Hackers are becoming increasingly better at tricking unsuspecting computer users into clicking on the bogus phishing emails the hackers send that are meant to plant viruses/bots, steal data, hold their files for ransom or worse steal identities or bank/credit card info. What’s worse is that the everyday law firm staffer who’s just trying to do their jobs fall victim far too often causing their firms severe financial loss and the potential for the lawyers they work for to be censured or much worse. As a law firm staffer, associate or partner you have a responsibility to educate yourself on how to avoid cyber threats including common phishing attempts.
“Phishing” is the attempt to obtain sensitive information such as usernames, passwords, and credit card details (and sometimes, indirectly, money) by masquerading as a trustworthy entity in an electronic communication.
Use and share this simple checklist to help you and your colleagues recognize and avoid Phishing emails:
1. The “To:” Line: There are two elements to the To: line. First is the way it looks (the Display Name) and the second is the actual email address. Many email programs only show the Display Name and mask the email address. Some will show the Display Name and email address next to each other. However, in either case by hovering over the Display Name the underlying email address is shown. A strange email address can help spot a phishing scam.
2. Subject Line: Subjects lines are hard to use to spot a phishing email because even the most professional staffers often use very casual language as their email subjects. Nevertheless keep an eye open for crazy subjects or poor language structure in the subject line. They can sometimes help lead you to look for other elements in this checklist.
3. Proper Language: improper language use can be a huge help to spot a trick. Look for misspellings, bad grammar or incorrect sentence structure. Many hackers just use an online Translator site to convert their email messages into English. Fortunately these Translators leave a lot to be desired and don’t always get it right.

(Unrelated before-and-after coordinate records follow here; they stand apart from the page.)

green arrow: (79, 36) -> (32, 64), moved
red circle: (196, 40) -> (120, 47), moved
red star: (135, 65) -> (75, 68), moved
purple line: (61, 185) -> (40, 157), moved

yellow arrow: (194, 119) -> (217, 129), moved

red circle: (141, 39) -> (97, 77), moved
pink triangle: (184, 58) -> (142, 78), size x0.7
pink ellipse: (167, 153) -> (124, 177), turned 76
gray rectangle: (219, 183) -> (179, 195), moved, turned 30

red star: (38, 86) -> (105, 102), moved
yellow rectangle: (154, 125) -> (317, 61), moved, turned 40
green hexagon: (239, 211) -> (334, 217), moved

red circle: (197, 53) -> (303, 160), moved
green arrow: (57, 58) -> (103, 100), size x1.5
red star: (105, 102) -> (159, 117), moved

4. Incorrect symbols and/or their use:
A. 40.00$ instead of $40.00
B. 21th instead of Feb 21st
C. Date structures like 20/2/2017 instead of 2/20/2017
5. Attachments: BE VERY CAUTIOUS HERE! If you are not expecting an attachment, as a verification call the person or CREATE/SEND A NEW EMAIL to them typing their known email address yourself. Do not respond to the email asking for verification. The hacker will likely be very happy to respond letting you know that it’s a legit email and attachment.

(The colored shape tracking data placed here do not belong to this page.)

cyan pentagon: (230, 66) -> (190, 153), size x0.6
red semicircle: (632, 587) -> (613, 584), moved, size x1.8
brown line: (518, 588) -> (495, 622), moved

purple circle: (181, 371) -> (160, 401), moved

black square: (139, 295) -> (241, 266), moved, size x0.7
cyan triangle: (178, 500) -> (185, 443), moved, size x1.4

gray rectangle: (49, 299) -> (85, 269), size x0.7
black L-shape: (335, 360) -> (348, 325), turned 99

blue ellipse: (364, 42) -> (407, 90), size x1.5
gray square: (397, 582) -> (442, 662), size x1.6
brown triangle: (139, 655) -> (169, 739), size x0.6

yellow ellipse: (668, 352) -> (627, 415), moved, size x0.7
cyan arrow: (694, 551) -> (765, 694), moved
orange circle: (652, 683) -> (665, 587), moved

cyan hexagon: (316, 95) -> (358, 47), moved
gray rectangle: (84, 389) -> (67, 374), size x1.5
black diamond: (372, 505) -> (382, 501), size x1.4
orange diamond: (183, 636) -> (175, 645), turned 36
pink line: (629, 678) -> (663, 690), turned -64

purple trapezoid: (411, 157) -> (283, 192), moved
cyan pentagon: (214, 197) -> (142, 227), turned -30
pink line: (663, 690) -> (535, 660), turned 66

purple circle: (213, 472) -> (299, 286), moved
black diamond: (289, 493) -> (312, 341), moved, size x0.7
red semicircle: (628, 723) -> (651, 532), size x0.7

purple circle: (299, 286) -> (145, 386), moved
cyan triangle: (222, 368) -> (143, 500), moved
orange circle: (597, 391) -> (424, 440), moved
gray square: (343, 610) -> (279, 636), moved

6. Web Links: these are very tricky because they look legit but they’re just like the To: line. They can display one thing and be something very different. DO NOT CLICK on a suspect web link to test it. Hovering over it will almost always (not in every case) show the links actual web site destination. If you don’t know what it is, DON’T CLICK IT.

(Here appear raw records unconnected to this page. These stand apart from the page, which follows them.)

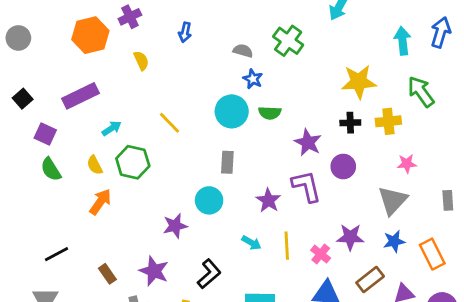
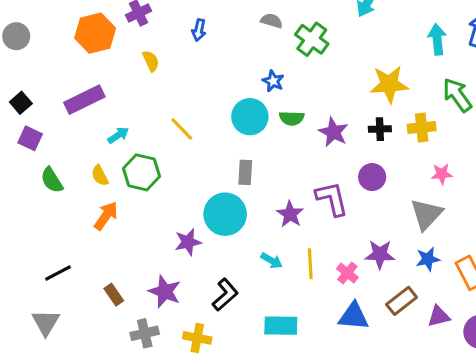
gray semicircle: (243, 51) -> (272, 21), moved
purple square: (45, 134) -> (30, 138), moved
purple star: (308, 142) -> (333, 132), moved
cyan circle: (209, 200) -> (225, 214), size x1.4

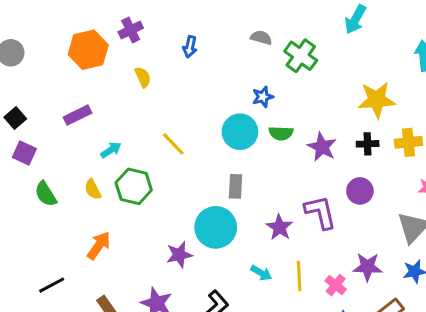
blue star: (273, 81) -> (263, 97), turned 30
purple rectangle: (84, 100) -> (78, 115), size x0.7
orange arrow: (106, 216) -> (99, 246), moved

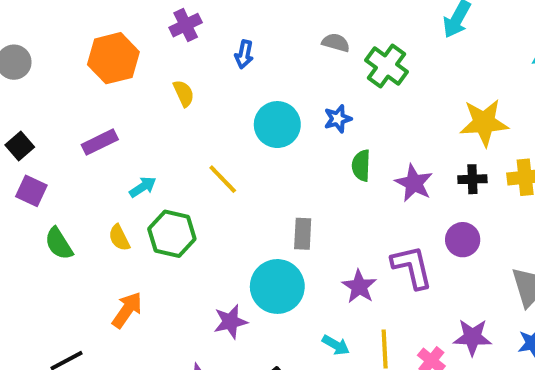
purple cross: (131, 30) -> (186, 25), moved
cyan circle: (240, 132) -> (277, 125), moved
green semicircle: (281, 133) -> (361, 166), turned 90

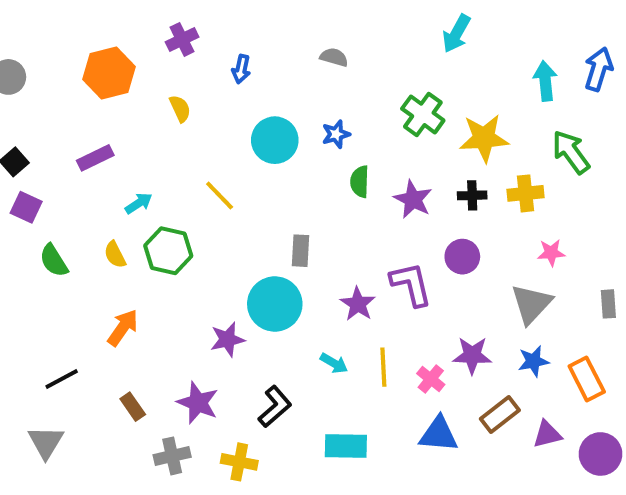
green cross: (387, 66) -> (423, 114), moved

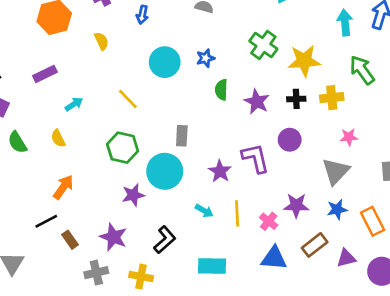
green hexagon: (168, 251) -> (123, 148), moved
black line: (62, 379) -> (46, 221), moved

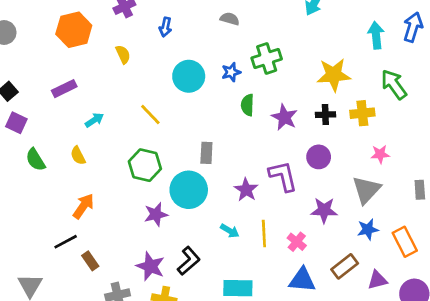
green cross: (263, 45) -> (267, 58), moved, turned 36
purple star: (296, 205) -> (324, 210), moved
purple star: (113, 237) -> (150, 266), moved

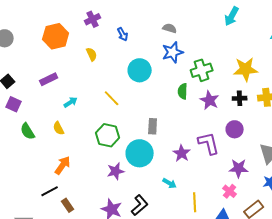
blue arrow: (165, 27) -> (123, 34), turned -40
green cross: (267, 58) -> (202, 70), moved
blue star: (231, 72) -> (173, 52), moved, size x1.5
yellow line: (264, 234) -> (195, 202), moved
pink cross: (297, 242) -> (230, 191), moved

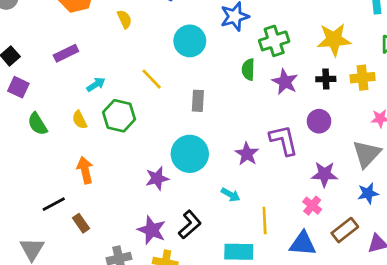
gray rectangle: (153, 126) -> (198, 101), moved
green hexagon: (108, 135) -> (119, 116), moved
orange arrow: (63, 165) -> (85, 170), turned -48
black line: (50, 191) -> (54, 204), moved
brown rectangle: (68, 205) -> (81, 223), moved

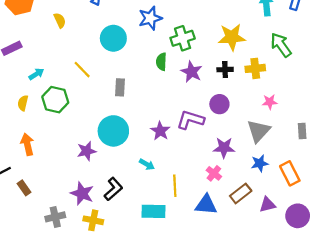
yellow semicircle: (80, 120) -> (23, 103), turned 40
purple L-shape: (284, 140) -> (190, 120), turned -60

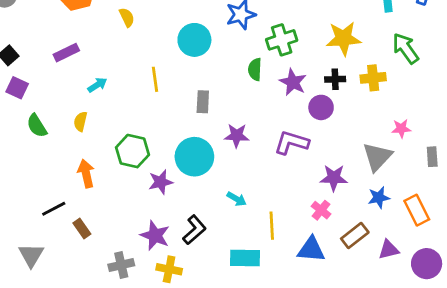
yellow line: (82, 70) -> (155, 79), turned 36
green hexagon: (55, 100) -> (132, 151), moved
pink star: (270, 102) -> (401, 129), moved
purple circle: (219, 104) -> (321, 107), moved
purple star: (160, 131) -> (237, 136), moved, turned -30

7. Phone Numbers: sophisticated hackers are including phone numbers that get you to “call for validation” of their email or some info in their email. Don’t fall for it. You’d be better off calling for pizza.
Hackers are using every phycological, brain game trick they can to lower your alertness to get you to click without thinking in that first, weak split-second when your eyes and mind haven’t communicated yet. They know that the eye-to-hand muscle reaction process much faster than the eye-to-mind-to-thought process and all they need is that millisecond for you to click before you think. Don’t fall prey. Commit the simple checklist to memory and use it when you read your email. Soon your hand-eye reaction speed will be controlled by your “threat instinct” and you won’t be fooled again.